What the exercise asks:
Unless a line falls after the one with "This screenshot has", retype it exactly from the records below; leave out all pictures.

━━━ Record extracts

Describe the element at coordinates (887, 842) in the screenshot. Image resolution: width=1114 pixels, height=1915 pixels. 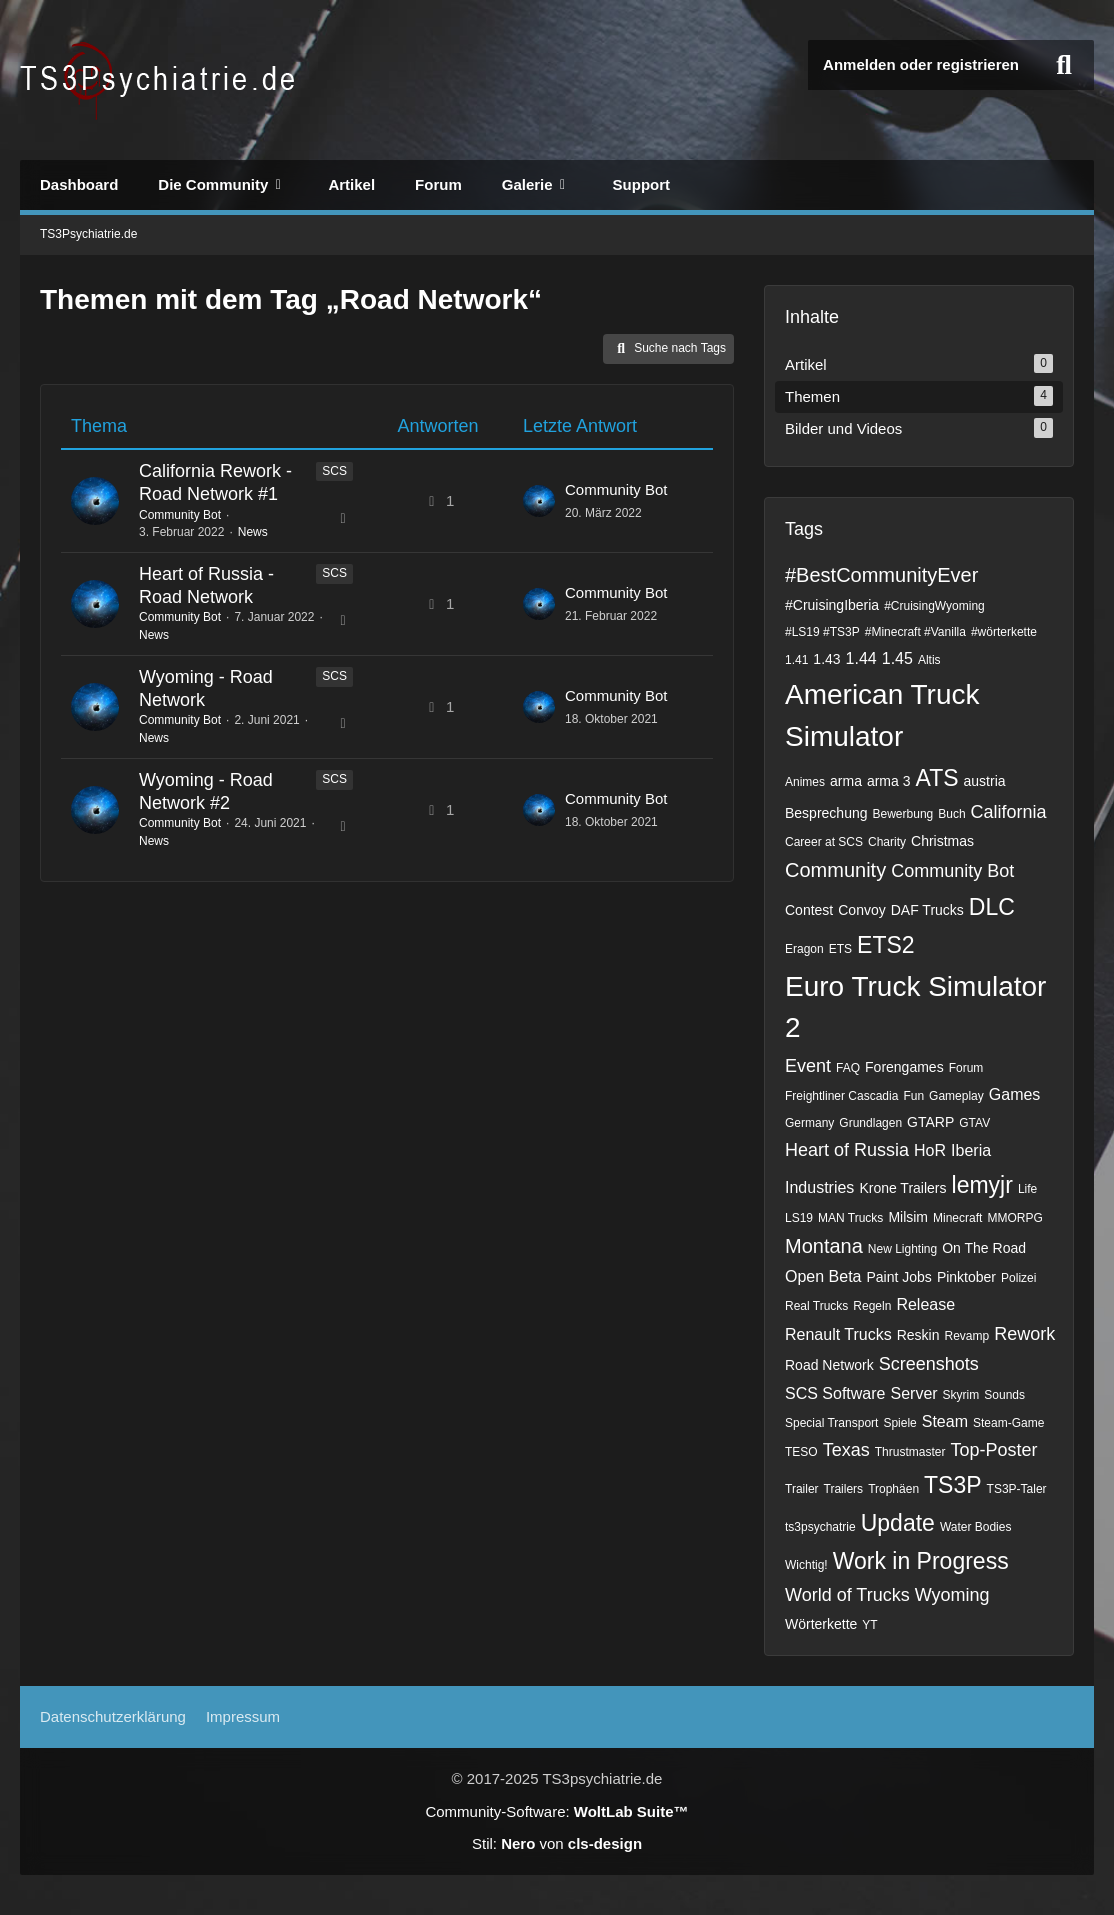
I see `Charity` at that location.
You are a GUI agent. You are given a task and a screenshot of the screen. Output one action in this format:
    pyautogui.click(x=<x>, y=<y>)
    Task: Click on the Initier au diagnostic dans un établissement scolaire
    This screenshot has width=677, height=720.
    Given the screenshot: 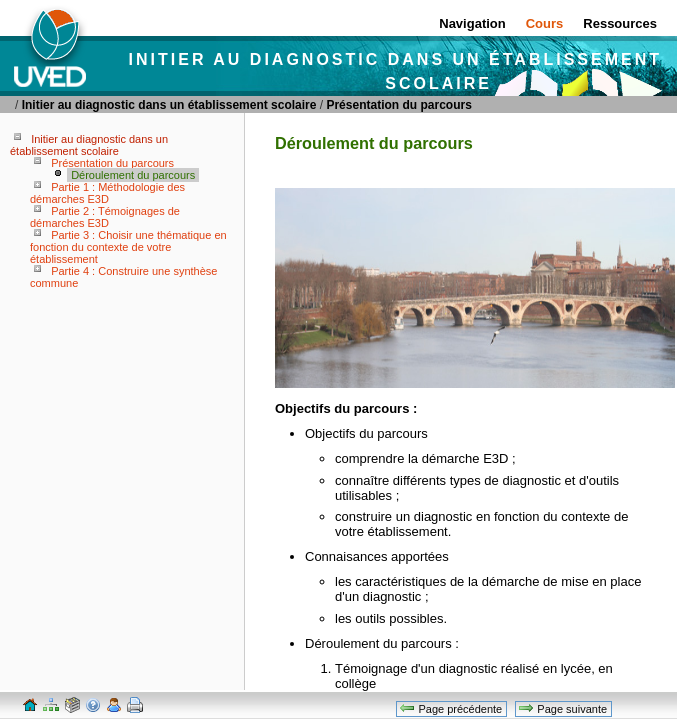 What is the action you would take?
    pyautogui.click(x=169, y=105)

━━━━━━

Your solution:
Describe the element at coordinates (887, 842) in the screenshot. Image resolution: width=1114 pixels, height=1915 pixels. 
I see `Charity` at that location.
You are a GUI agent. You are given a task and a screenshot of the screen. Output one action in this format:
    pyautogui.click(x=<x>, y=<y>)
    Task: Click on the Initier au diagnostic dans un établissement scolaire
    This screenshot has width=677, height=720.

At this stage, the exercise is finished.